Bickell is an interesting case as over the years his GF60 has fallen but both the xGF60 and cGF60 have risen. Neither of these has been very good at estimating Bickell’s offensive production.

One last player.


Not a lot to see here. Sometimes xGF60 is closer to GF60, sometimes cGF60 is.

Again, overall xGF60 is a slight improvement over CF60 but hardly worth the effort of calculating it.

Here is an updated table that I showed you earlier.

CF60 xGF60 GF60
2009-10 predicting 2010-11 GF60 (r^2) 0.263 0.293 0.235
2010-11 predicting 2011-12 GF60 (r^2) 0.126 0.098 0.228
2013-14 predicting 2014-15 GF60 (r^2) 0.184 0.207 0.281
Average 0.191 0.199 0.248

There you have it. xGF60 is not significantly better than CF60. Stick to using GF60.
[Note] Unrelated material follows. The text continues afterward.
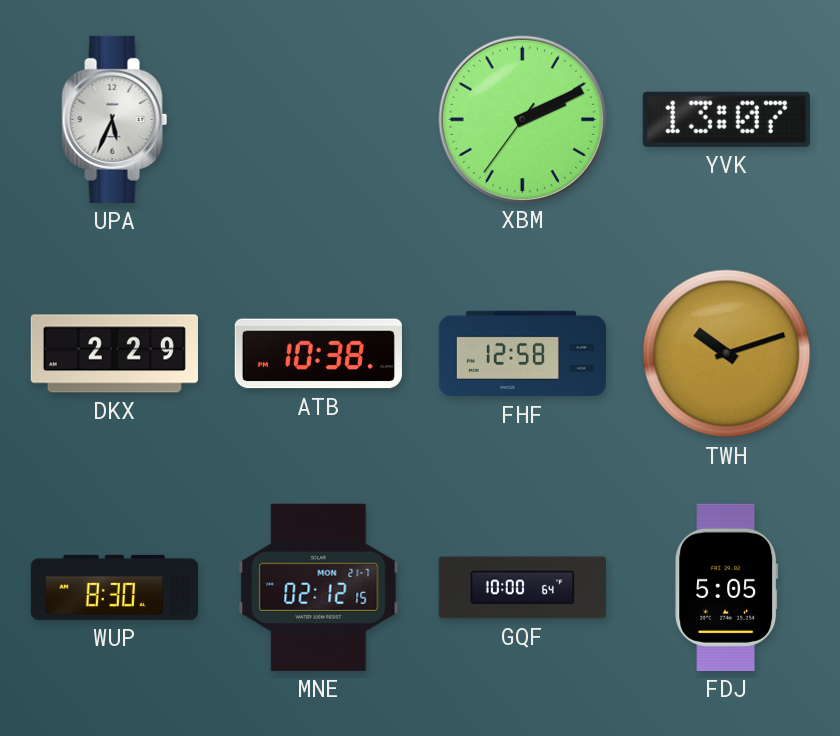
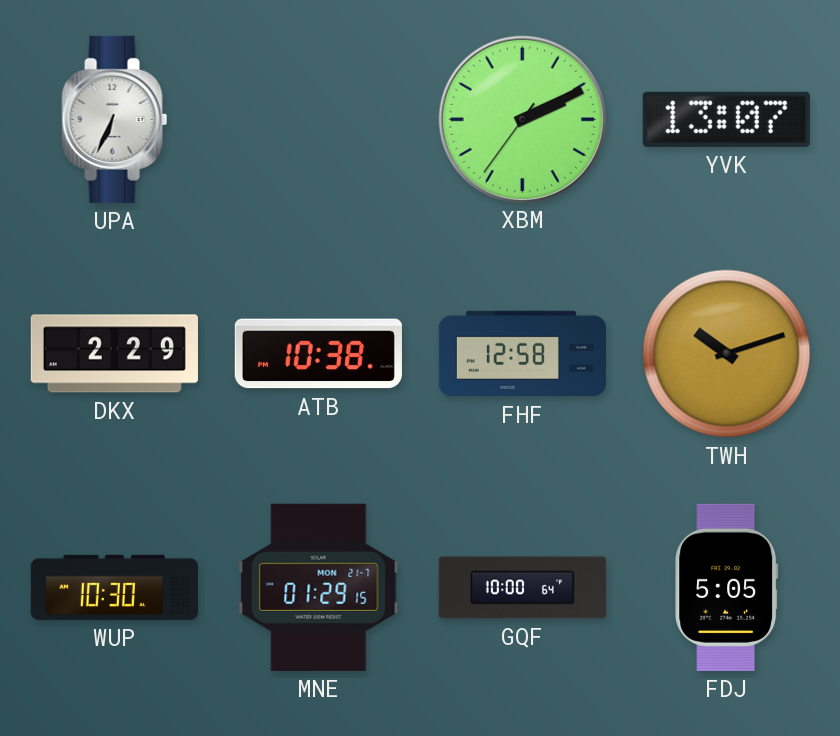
UPA: 5:34 -> 6:34
WUP: 8:30 -> 10:30
MNE: 02:12 -> 01:29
Now, there is one more xG model that I can check. It is one created by Hockey Graphs writer @DTMAboutHeart. A description of his model and the data can be found here. The data is a little less convenient to work with and there is no multi-year sample so we are stuck analyzing the smaller sample size of single seasons. That said, we can still see similar trends to both Nick Abe’s model and Emmanuel Perry’s model. The largest underestimate of on-ice shooting percentage is with high end offensive players like Toews, Spezza, Kovalchuk, the Sedin’s, Crosby, etc. while the largest overestimates are third and fourth liners like Matt Martin, Travis Moen, Todd Marchant, Cal Clutterbuck, etc.
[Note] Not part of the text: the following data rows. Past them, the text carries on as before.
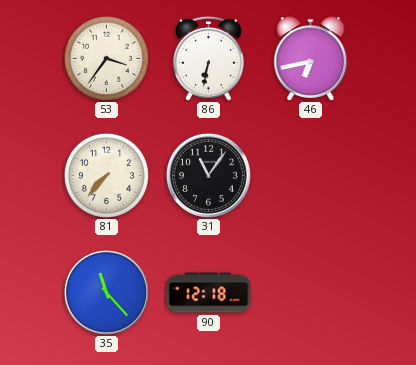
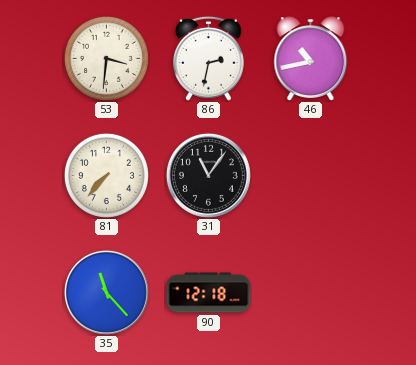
53: 3:36 -> 3:31
86: 6:32 -> 2:32
46: 6:43 -> 10:43
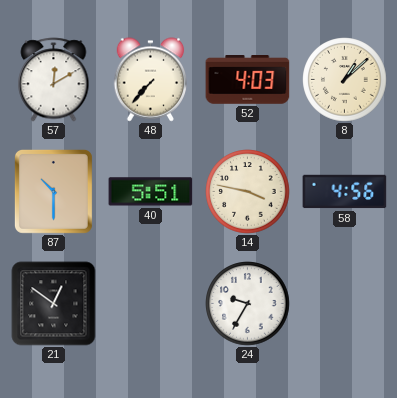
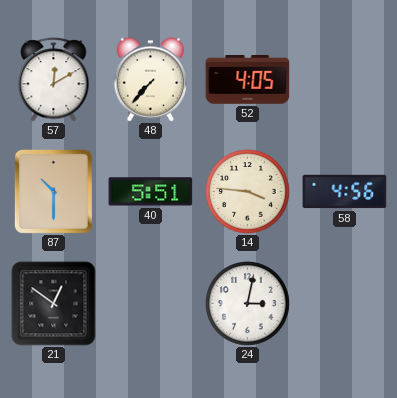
52: 4:03 -> 4:05
8: 1:08 -> none
14: 3:47 -> 3:46
24: 9:35 -> 3:02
We can see this once again in a plot of Stamkos xOnSh% vs his actual OnSh%.


This expected goal model also consistently underestimates Stamkos’ on-ice shooting percentage by a fairly significant margin though not quite as much as corsica.hockey’s model. The reason for this is this model incorporates regressed individual shooting percentage which is kind of cheating but the only way to make it work. I looked at a few players and found much the same trends so I won’t make this post any longer than it already is with those details. That said, I would welcome seeing @DTMAboutHeart do a more complete and formal analysis of his model along the lines of what I have done above to show how well his model performs and when it is more useful than using a goal based stat.
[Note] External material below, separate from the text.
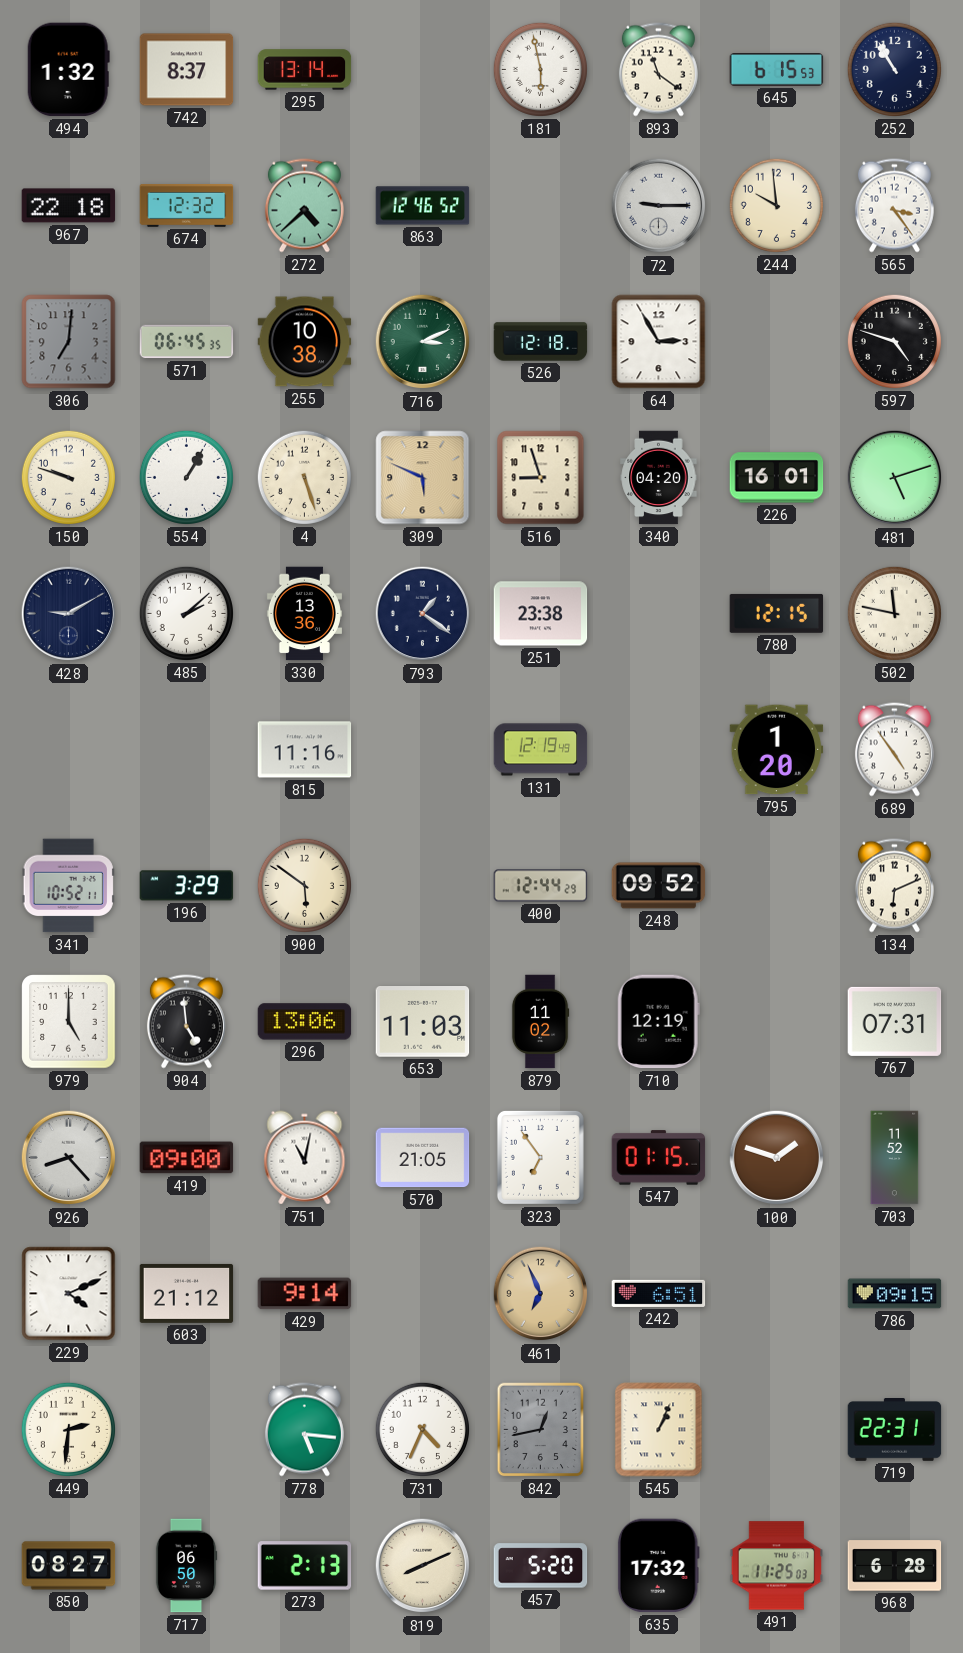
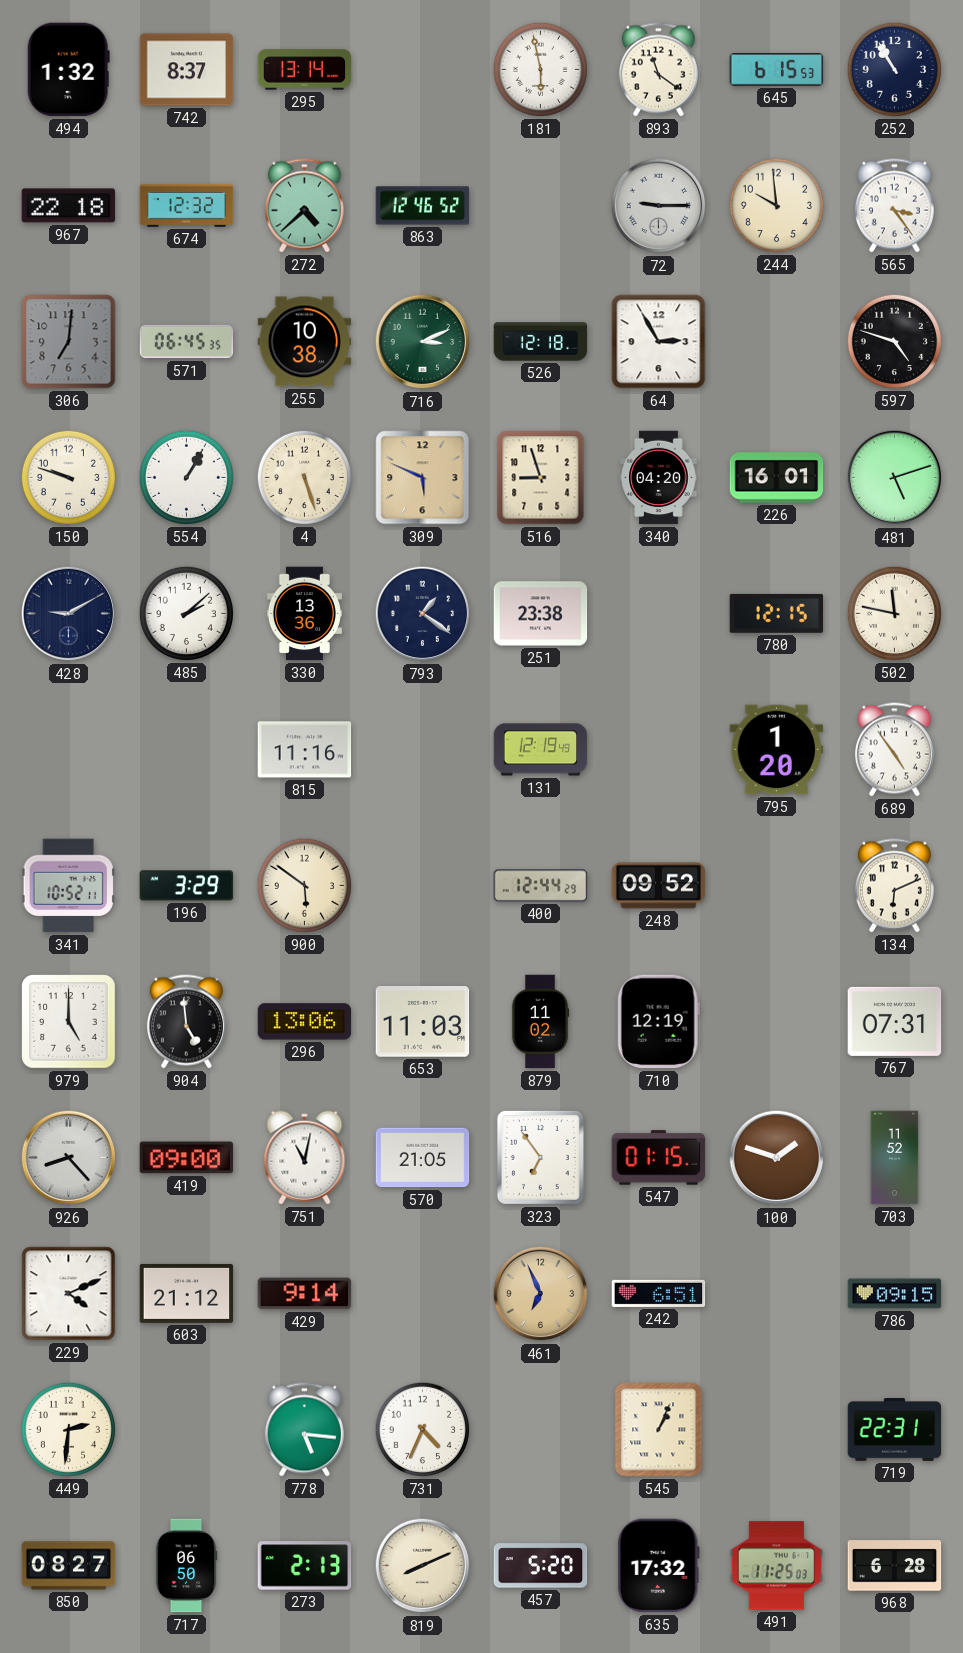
842: 12:43 -> none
None of this surprises me really. The issue is that these are largely based on shot location data and it has been shown time and time again that shot location is only a fraction of what goes into shot quality as Tom Awad concluded in his ‘What makes good players good’ article discussed above. We are simply unable to adequately account for shot quality with the data we currently have and with the data we currently have we can only marginally improve on corsi stats which are quite limited as a player evaluation metric in their own right.

Let me finish off with some tips I have for player evaluation.

  • For most players we have more than a full seasons worth of data so I recommend using it in your player evaluations.
  • Look for trends in multi-year goal stats like a player consistently posting above/below average statistics.
  • Definitely look at Rel or RelTM numbers as well to isolate quality of team factors.
  • If you are looking at rookies or players with less than 500 minutes of ice time feel free to look at Corsi but understand that even under ideal conditions Corsi at best will only explain half of the players overall value. Be cautious about what conclusions you draw from it.
  • If you wish to use expected goals feel free to use it but see my previous point on Corsi as everything written there applies to the expected goals models too. Do not think just because the idea of expected goals sounds good that it is actually providing you with something significantly more useful. It isn’t.
  • Honestly, hockey analytics is not at a state where we can reliably predict a players value with even a full seasons worth of data. Let’s not pretend it does.